= Freiwillige Schutzstaffel =

German paramilitary organization in Slovakia

FS symbol

Freiwillige Schutzstaffel ('Voluntary Protection Corps', abbreviated FS) was a paramilitary organization in the World War II Slovak Republic. FS was founded in late 1938. Modelled on the German Sturmabteilung (SA) and the Allgemeine SS, FS organized members of the German community in Slovakia. It functioned as the paramilitary wing of the German Party (DP). Walter Donath served as the national commander (Landesführer) of FS.

Two government regulations issued in 1939 provided the legal cover for FS; decree no. 240 issued September 27, 1939 and decree no. 311 issued December 21, 1939. Through the latter decree the Slovak government recognized FS and the German Youth (DJ) as paramilitary organizations operating in the frame of the German Party. FS members were assigned to protect infrastructure (bridges, tunnels, railway stations) and persecuted deserters from the Polish front. FS also sent fighters to take part in the German war effort against Poland. Along with its Slovak counterpart, the Hlinka Guard, FS conducted attacks against the Jewish communities in Slovakia.

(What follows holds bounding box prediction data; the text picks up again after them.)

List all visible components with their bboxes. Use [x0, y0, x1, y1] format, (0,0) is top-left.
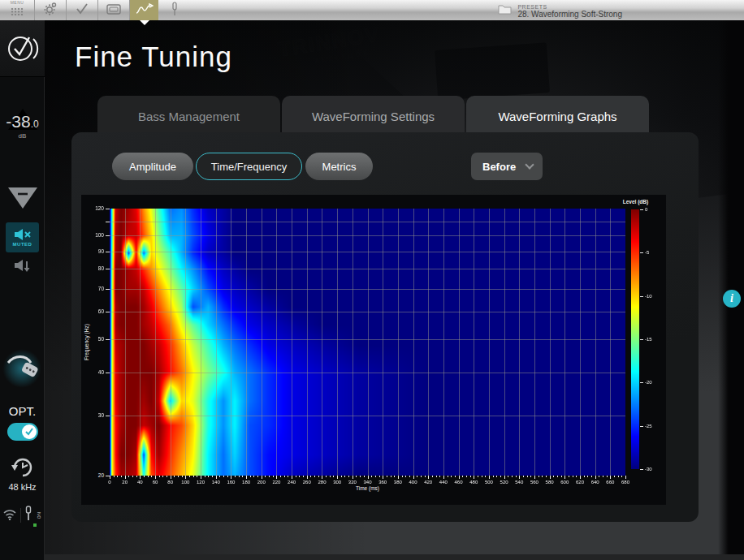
- x-tick-label: 320: [344, 480, 361, 485]
- dim-button[interactable]: [0, 254, 45, 277]
- x-tick-mark: [512, 476, 513, 477]
- x-tick-mark: [436, 476, 437, 477]
- x-tick-label: 280: [314, 480, 330, 485]
- colorbar-canvas: [631, 209, 639, 469]
- x-tick-mark: [614, 476, 615, 477]
- x-tick-mark: [409, 476, 410, 477]
- x-tick-mark: [151, 476, 152, 477]
- checkmark-icon: [75, 3, 89, 18]
- y-tick-mark: [106, 209, 110, 209]
- optimizer-toggle[interactable]: [7, 423, 38, 441]
- x-tick-mark: [262, 476, 262, 479]
- tab-waveforming-settings[interactable]: WaveForming Settings: [282, 96, 465, 136]
- x-tick-mark: [353, 476, 353, 479]
- x-tick-mark: [542, 476, 543, 477]
- x-tick-label: 580: [542, 480, 558, 485]
- x-tick-mark: [364, 476, 365, 477]
- mute-button[interactable]: MUTED: [6, 222, 39, 252]
- x-tick-mark: [344, 476, 345, 477]
- mic-plug-icon[interactable]: [24, 506, 32, 525]
- left-sidebar: -38.0 dB MUTED: [0, 20, 45, 560]
- x-tick-label: 40: [132, 480, 148, 485]
- x-tick-mark: [246, 476, 247, 479]
- x-tick-mark: [314, 476, 315, 477]
- x-tick-label: 200: [253, 480, 270, 485]
- x-tick-label: 140: [208, 480, 224, 485]
- dropdown-value: Before: [482, 161, 526, 173]
- x-tick-mark: [303, 476, 304, 477]
- sync-clock-icon: [10, 454, 36, 480]
- microphone-button[interactable]: [158, 0, 190, 20]
- x-tick-mark: [534, 476, 535, 479]
- sample-rate-sync-button[interactable]: [0, 454, 45, 480]
- mic-on-label: ON: [37, 512, 41, 519]
- view-button-amplitude[interactable]: Amplitude: [112, 153, 193, 180]
- gear-icon: [43, 2, 58, 19]
- x-tick-mark: [587, 476, 588, 477]
- waveforming-curve-icon: [136, 3, 154, 18]
- presets-selector[interactable]: PRESETS 28. Waveforming Soft-Strong: [498, 0, 744, 20]
- volume-down-button[interactable]: [0, 184, 45, 212]
- x-tick-mark: [394, 476, 395, 477]
- x-tick-mark: [489, 476, 490, 479]
- x-tick-label: 560: [526, 480, 543, 485]
- x-tick-label: 180: [238, 480, 254, 485]
- x-tick-label: 680: [617, 480, 634, 485]
- wifi-icon[interactable]: [2, 508, 17, 523]
- x-tick-mark: [250, 476, 251, 477]
- view-button-time-frequency[interactable]: Time/Frequency: [196, 153, 302, 180]
- x-tick-mark: [193, 476, 194, 477]
- x-tick-mark: [284, 476, 285, 477]
- view-button-metrics[interactable]: Metrics: [305, 153, 373, 180]
- spectrogram-canvas: [110, 209, 625, 476]
- x-tick-mark: [485, 476, 486, 477]
- audio-input-button[interactable]: [0, 351, 45, 387]
- y-tick-label: 70: [83, 286, 104, 291]
- y-tick-label: 50: [83, 336, 104, 342]
- y-tick-label: 80: [83, 265, 104, 271]
- x-tick-label: 420: [420, 480, 436, 485]
- x-tick-mark: [564, 476, 565, 479]
- mic-on-indicator: [33, 523, 37, 527]
- waveforming-tab-button-active[interactable]: [130, 0, 158, 20]
- x-tick-mark: [219, 476, 220, 477]
- x-tick-mark: [391, 476, 391, 477]
- x-tick-mark: [292, 476, 292, 479]
- x-tick-label: 660: [602, 480, 618, 485]
- y-tick-label: 90: [83, 248, 104, 254]
- menu-button[interactable]: MENU: [0, 0, 35, 20]
- colorbar-tick-mark: [640, 252, 643, 253]
- x-tick-mark: [167, 476, 167, 477]
- settings-button[interactable]: [35, 0, 67, 20]
- colorbar-tick-mark: [640, 382, 643, 383]
- optimizer-label: OPT.: [0, 404, 45, 418]
- info-button[interactable]: i: [723, 290, 741, 308]
- x-tick-label: 80: [162, 480, 179, 485]
- x-tick-mark: [546, 476, 547, 477]
- x-tick-mark: [227, 476, 228, 477]
- y-tick-mark: [106, 235, 110, 236]
- active-tab-pointer: [140, 20, 149, 25]
- x-tick-mark: [561, 476, 562, 477]
- tab-waveforming-graphs[interactable]: WaveForming Graphs: [466, 96, 649, 136]
- y-tick-label: 40: [83, 369, 104, 375]
- x-tick-mark: [322, 476, 322, 479]
- x-tick-mark: [496, 476, 497, 477]
- x-tick-mark: [341, 476, 342, 477]
- tab-bass-management[interactable]: Bass Management: [97, 96, 280, 136]
- y-tick-mark: [106, 222, 110, 222]
- x-tick-label: 300: [329, 480, 345, 485]
- x-tick-mark: [523, 476, 524, 477]
- x-tick-label: 120: [192, 480, 209, 485]
- x-tick-mark: [621, 476, 622, 477]
- x-tick-mark: [205, 476, 205, 477]
- x-tick-mark: [121, 476, 122, 477]
- before-after-dropdown[interactable]: Before: [471, 153, 543, 180]
- x-tick-mark: [557, 476, 558, 477]
- x-tick-mark: [253, 476, 254, 477]
- x-tick-mark: [296, 476, 296, 477]
- display-button[interactable]: [98, 0, 130, 20]
- calibration-check-button[interactable]: [67, 0, 98, 20]
- x-tick-mark: [117, 476, 118, 477]
- trinnov-logo[interactable]: [0, 20, 45, 77]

As of March 1939 FS was organized into three Sturmbannen ('Strike Battalions'). The title of the commander of a Sturmbann was Sturmbannführer ('Strike Battalion Leader'). The geographic area covered by a Sturmbann corresponded to the territorial units of the German Party: Pressburg (Bratislava), Kremnitz-Deutsch Proben (Kremnica - Nemecké Pravno) and Zips. At this point FS had 4,604 members. At the time of its foundation FS membership was open to ethnic German males aged 18–35, who could provide proof of Aryan lineage three generations back. In June 1941 membership was opened up to party members up to the age of 50. The uniform of FS was largely identical to that of Allgemeine SS. Its symbol was an eagle carrying a shield with a swastika (the shield with swastika was the symbol of the German Party).

On February 15, 1940, the number of Sturmbannen was increased to six;
- I. - Pressburg (urban), Commander Hans Hofstäter, 3 companies
- II. - Pressburg (rural), Commander Zoltan Absalon, 4 companies
- III. - Kremnitz, Commander Jozef Jacklin, 7 companies
- IV. - Deutsch Proben, Commander Ladislav Wässerle, 4 companies
- V. - Oberzips, Commander Willi Kunzmann, 6 companies
- VI. - Unterzips, Commander Hans Dolinsky, 4 companies.

However, the six Sturmbannen did not cover all of the FS membership. In areas with small German populations, FS members adhered directly to the national headquarters of FS. At this point FS had 4,622 members. As of early 1941 FS membership stood at around 5,500, by October 1941 it stood at 6,810. FS was again reorganized on September 14, 1942, with the creation of a seventh Sturmbann in Považie. From that point onwards all FS members were included into a Sturmbann.

FS participated, along with the Hlinka Guard, in the deportation of Jews from Slovakia in 1942.

Not all FS members were in active military service, by late 1942 5,832 out of 7,646 FS members were in active service. And whilst membership in FS continued to increase throughout the war (7,818 in mid-1944), the percentage of FS members in active service declined (4,179 in mid-1944). The decline was a result of recruitment into Waffen-SS. In this process the German Party leadership gradually lost some of its influence over FS, as the organization became increasingly subordinated to SS. In 1943 Donath left his post as FS commander to fight on the Eastern Front. F. Klug, hitherto leader of the German Youth organization, was named the new FS commander.

Again in 1944 FS participated in deportations of Jews from Slovakia.